Greek mathematicians from the 7th Century BC, such as Pythagoras and Euclid are the reasons for our fundamental understanding of mathematic science today. Adopting elements of mathematics from both the Egyptians and the Babylonians while researching and added their own works has lead to important theories and formulas used for all modern mathematics and science.

Pythagoras was born in Samon Greece approximately 569 BC and passed away between 500 – 475 BC in Metapontum, Italy. Pythagoras believed that all things are numbers. He also believed that mathematics was and is the core of everything mathematical. He also believed that geometry is the highest form of mathematics and that the physical world could always be understood through the science of mathematics.
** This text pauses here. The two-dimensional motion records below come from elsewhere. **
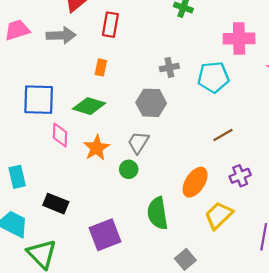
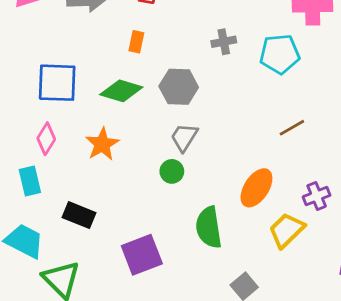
gray hexagon: (151, 103) -> (179, 87), moved
pink diamond: (60, 135) -> (46, 139), moved, turned 30
orange star: (96, 148) -> (102, 144), moved
purple cross: (240, 176) -> (317, 196), moved

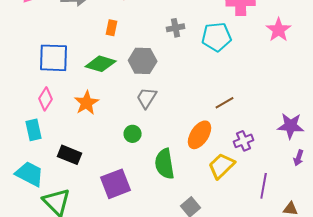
brown line: (292, 128) -> (225, 103), moved
green circle: (172, 171) -> (133, 134), moved

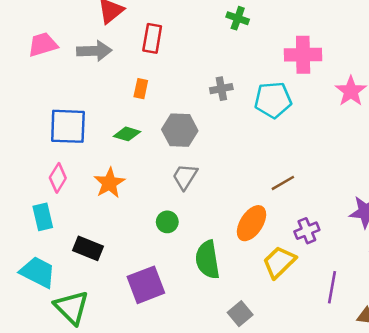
green diamond: (101, 64) -> (127, 134), size x0.7

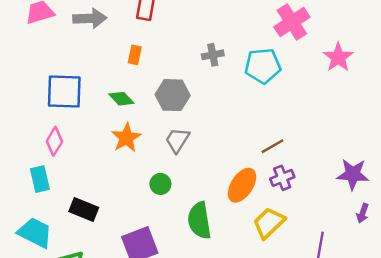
pink cross: (303, 55) -> (292, 22), turned -32
green diamond: (127, 134) -> (121, 99), turned 30
orange star: (109, 183) -> (126, 138), moved
purple cross: (307, 231) -> (282, 178), moved

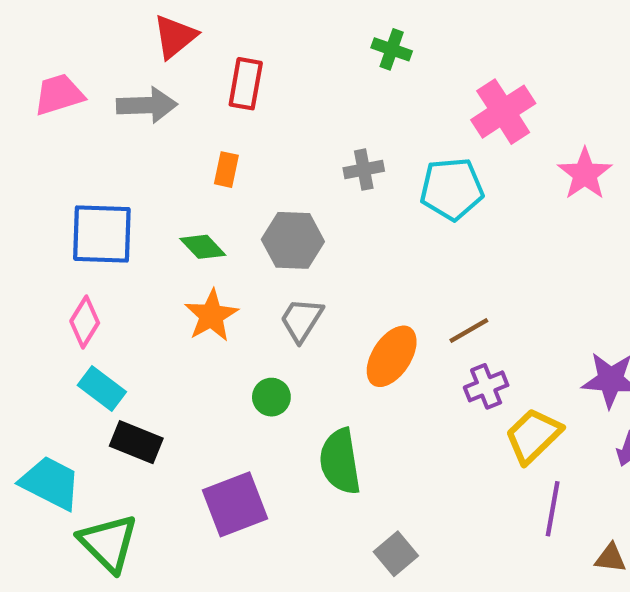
cyan rectangle: (40, 179) -> (102, 388), moved, turned -40
orange ellipse: (242, 185) -> (392, 356), moved
yellow trapezoid: (269, 223) -> (533, 436), moved

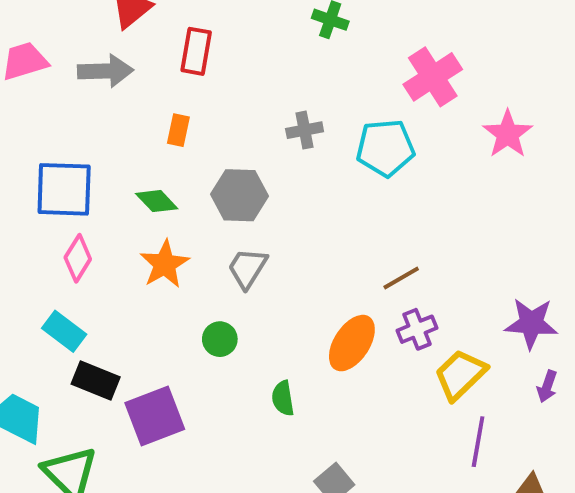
pink diamond: (85, 322) -> (78, 258), moved
orange ellipse: (392, 356) -> (352, 343), moved
green semicircle: (340, 461) -> (283, 398), size x0.6
purple square: (235, 504) -> (155, 416), moved

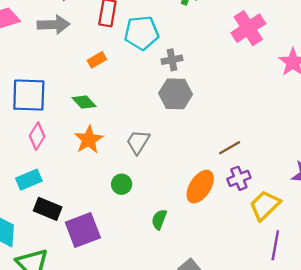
orange rectangle: (178, 130) -> (97, 60), turned 48
cyan pentagon: (385, 148) -> (142, 33), moved
gray hexagon: (240, 195) -> (176, 94), moved
cyan rectangle: (64, 331) -> (29, 180), turned -60
green semicircle: (283, 398) -> (159, 219), turned 30

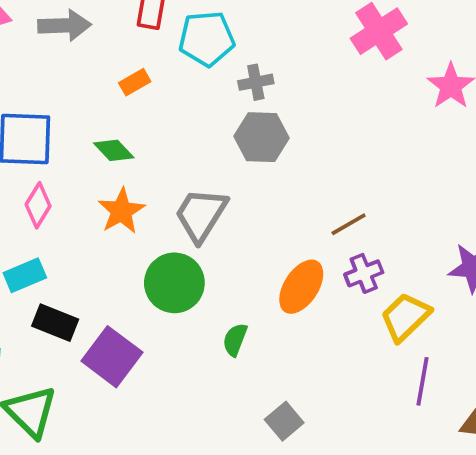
gray trapezoid: (138, 142) -> (201, 215), size x1.4
green circle: (122, 184) -> (174, 283), size x1.8
purple square: (83, 230) -> (112, 357), turned -32

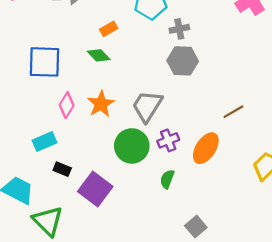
green diamond: (114, 150) -> (99, 55), moved
pink diamond: (38, 205) -> (67, 105), moved
purple cross: (364, 273) -> (168, 140), moved
black rectangle: (55, 323) -> (62, 169), size x0.7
Pythagoreans have and will continue to give recognition to Pythagoras for 1) the angles of a triangle equaling to two right angles. 2) The Pythagoras theorem, which is a right-angled triangle, and the square on the hypotenuse equaling to the sum of the squares on the other two sides. This theory was created and understood years earlier by the Babylonians, however, Pythagoras proved it to be correct. 3) Pythagoras constructed three of the five regular solids. The regular solids are called tetrahedron, cube, octahedron, icosahedron, and dodecahedron. 4) Proving and teaching that the “earth is a sphere in the center of the universe and that the planets, stars, and the universe were spherical because the sphere was the most perfect solid figure numbers. He also taught that the paths of the planets were circular (Douglass, 2005).” Pythagoras was also the first known person to recognize that the morning star and the evening star were in fact the same; planet Venus.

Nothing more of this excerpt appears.